La validation des qualifications professionnelles comme critère d'attribution
Le principe de la distinction entre critères de sélection des candidatures et critères d'attribution
La décision s'inscrit dans la jurisprudence qui distingue strictement l'examen des capacités générales des candidats, relevant de la phase de sélection des candidatures, et l'appréciation des moyens spécifiquement dédiés à l'exécution du marché, pouvant être pris en compte au stade de l'analyse des offres.
Le juge rappelle le principe fondamental en soulignant que "si le pouvoir adjudicateur ne peut se fonder sur des critères tenant aux capacités générales de l'entreprise soumissionnaire qu'au stade de l'examen des candidatures dès lors que de tels critères sont étrangers à l'appréciation de l'avantage économique global d'une offre, il lui est loisible de retenir au stade de l'examen de la valeur des offres, à la condition qu'ils soient non discriminatoires et liés à l'objet de la concession, des critères relatifs à la qualification et à l'expérience des personnels affectés à l'exécution des prestations mêmes qui font l'objet du marché".
L'application au cas d'espèce
Le pouvoir adjudicateur avait fait des qualifications du personnel affecté au marché (certificats de formation SS4) et de la compétence des laboratoires d'analyse (attestations Cofrac) un élément d'appréciation d'un sous-critère de la valeur technique. Le juge valide cette approche en considérant que l'acheteur n'avait pas "entendu porter une appréciation sur les capacités générales des candidats mais seulement sur l'aptitude de l'équipe et des personnels dédiés à l'exécution du marché".

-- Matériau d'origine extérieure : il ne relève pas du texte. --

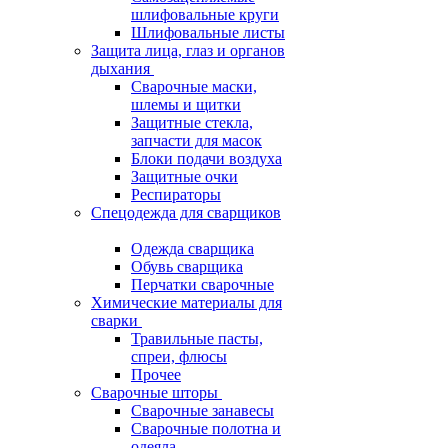
шлифовальные круги
Шлифовальные листы
Защита лица, глаз и органов
дыхания
Сварочные маски,
шлемы и щитки
Защитные стекла,
запчасти для масок
Блоки подачи воздуха
Защитные очки
Респираторы
Спецодежда для сварщиков
Одежда сварщика
Обувь сварщика
Перчатки сварочные
Химические материалы для
сварки
Травильные пасты,
спреи, флюсы
Прочее
Сварочные шторы
Сварочные занавесы
Сварочные полотна и
одеяла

Cette solution est d'autant plus intéressante qu'elle s'applique à des qualifications qui constituent par ailleurs des obligations réglementaires. Le juge estime que leur prise en compte au stade de l'analyse des offres "n'était pas redondante avec l'analyse des candidatures, cette dernière étant limitée aux capacités techniques et professionnelles générales du candidat".
L'encadrement des méthodes de notation du critère prix dans les accords-cadres
La censure d'une méthode de notation inadaptée
Le juge censure une méthode de notation consistant à additionner les prix unitaires du bordereau des prix sans tenir compte des quantités prévisionnelles. Il considère qu'"eu égard à la diversité des prestations faisant l'objet de l'accord-cadre et aux disparités très importantes des quantités prévisionnelles de chacune de ces prestations", une telle méthode est *"par elle-même de nature à priver de sa portée ce critère".

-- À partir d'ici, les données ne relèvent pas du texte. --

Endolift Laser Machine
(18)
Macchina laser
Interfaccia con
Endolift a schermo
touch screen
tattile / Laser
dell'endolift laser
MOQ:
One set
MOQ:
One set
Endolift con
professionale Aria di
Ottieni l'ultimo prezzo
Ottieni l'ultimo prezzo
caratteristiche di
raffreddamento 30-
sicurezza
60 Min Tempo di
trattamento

Cette position est particulièrement pertinente pour les accords-cadres où la méthode risque de "renforcer l'importance relative des prix unitaires les plus élevés dans la notation du critère du prix alors même que le nombre prévisible de prestations correspondantes est faible".
Pas d'incidence sur l'attribution avec un écart de 23 points sur la valeur technique
Malgré l'irrégularité constatée, le juge considère que ce manquement n'a pas eu d'incidence sur l'attribution du marché compte tenu de *"l'écart de 23 points avec la société attributaire sur le critère de la valeur technique" et de "la faible pondération du sous-critère concerné".
Texte
[…]
1. Par un avis d'appel public à la concurrence publié au BOAMP et au JOUE le 12 juillet 2024, la communauté d'agglomération de Bastia a engagé une procédure d'appel d'offre ouvert, soumis aux dispositions des articles L. 2124-2, R. 2124-2 1° et R. 2161-2 à R. 2161-5 du code de la commande publique, en vue de la passation d'un marché de prestations topographiques, foncières et relevés de bâtiments. Le groupement Sibella et associés / Medori, Simonetti / Malaspina / Petroni, dont la SARL Cabinet Sibella et associés est la mandataire, a déposé une offre. Par une lettre en date du 5 décembre 2024, la communauté d'agglomération de Bastia l'a informée que son offre avait été classée en deuxième position et que le marché était attribué au Cabinet A géomètre expert foncier. Par la présente requête, la SARL Cabinet Sibella et associés demande, à titre principal, au juge du référé précontractuel, saisi sur le fondement de l'article L. 551-1 du code de justice administrative, d'annuler la procédure de passation de cet accord-cadre.
[…]
En ce qui concerne le moyen tiré du caractère vicié de la méthode de notation :
7. Le pouvoir adjudicateur définit librement la méthode de notation pour la mise en œuvre de chacun des critères de sélection des offres qu'il a définis et rendus publics. Toutefois, une méthode de notation est entachée d'irrégularité si, en méconnaissance des principes fondamentaux d'égalité de traitement des candidats et de transparence des procédures, elle est par elle-même de nature à priver de leur portée les critères de sélection ou à neutraliser leur pondération et est, de ce fait, susceptible de conduire, pour la mise en œuvre de chaque critère, à ce que la meilleure note ne soit pas attribuée à la meilleure offre ou, au regard de l'ensemble des critères pondérés, à ce que l'offre économiquement la plus avantageuse ne soit pas choisie.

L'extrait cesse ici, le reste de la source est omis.